Уже было! И всё ещё будет!
Как же всё-таки жизнь хороша!
ИЗ ЦИКЛА «БАТЬКIВЩИНА»
1.
Мой отчий дом, родной, в стенах твоих спокойно,
как будто в юность перебросила мосток,
и в океане бурном жизни громобойной
ты – уголок на ринге, мирный островок.
Здесь всё по-прежнему: скрипит в саду калитка,
лишь только яблони слегка согнулся ствол,
немного к дому заросла тропинки нитка…
Но, как и прежде, в центре хлебосольный стол.
И будто вовсе я тебя не покидала
(тринадцать лет – ну просто чёртова игра).

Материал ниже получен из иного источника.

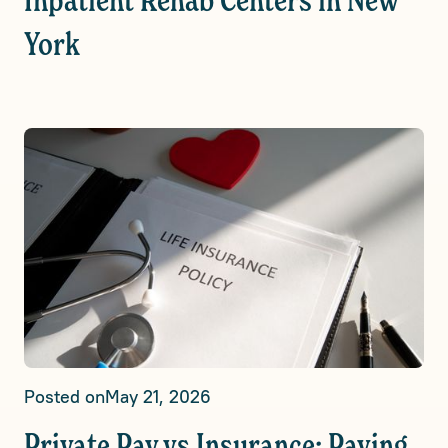
Inpatient Rehab Centers in New
York
Posted on
May 21, 2026
Private Pay vs Insurance: Paying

Вчера я вышла за порог судьбы портала,
сегодня – тем же шагом в дверь твою вошла.
2.
Как люблю этот вид из окна,
эту яркую сочную зелень!
Словно вкус молодого вина
награждает восторгом сполна!
Эту пряную плотную зелень
утром черпаю радужкой глаз,
словно горькое, сладкое зелье,
разливает по дому похмелье,
приводя мои чувства в экстаз.
Зелень бойкая с жизненной силой
и упругостью летнего дня
лишь на будущий год станет илом,
уподобясь забытым могилам
с покосившейся тенью плетня.
ИЗ ЦИКЛА «КАМИН»
Камин, мой друг, я снова здесь.
Приструнив зимней стужи спесь,
стоишь сейчас с потухшим жерлом,
зияешь серым тусклым перлом.
Ты не шипишь смолой янтарной
и не звездишь искрой фонарной,
углей не рассыпаешь жар –
рассеянный в золе Стожар.
Хайло не лижет пламень страсти.
В дыре трубы беззубой пасти
дым не столбит, немая мина…
...Ведь летом отпуск у камина.
А КАК БЫ НАЗВАЛ ЗАРАТУСТРА?
1.
Мы встретились утром туманным
на гибком и шатком мосту,
над водным виденьем стеклянным
с рисунками оттиском рваным,
плакучему внемля листу.
Кипучие тайные страсти
подавлены кодексом прав
и обязательств злосчастных:
контроль порывов прекрасных –
горше горчайших отрав.
Мной погребённые чувства
во лжи театральных фраз
как бы назвал Заратустра –
добром или злом?.. Но уста՜
любви дали имя – блажь.
2.
Зацвели на небе хризантемы белые…
У израненной любви шаги несмелые,
а слова твоей любви замысловатые
запинаются за возгласы горбатые.
Ночью в небе распустились цветы дьявола!
У напуганной любви листва привялая.
Неуклюжие слова твои с зазубриной
оседают нестерпимою зарубиной.
Зацветёт ли в сердце снова квитка алая?..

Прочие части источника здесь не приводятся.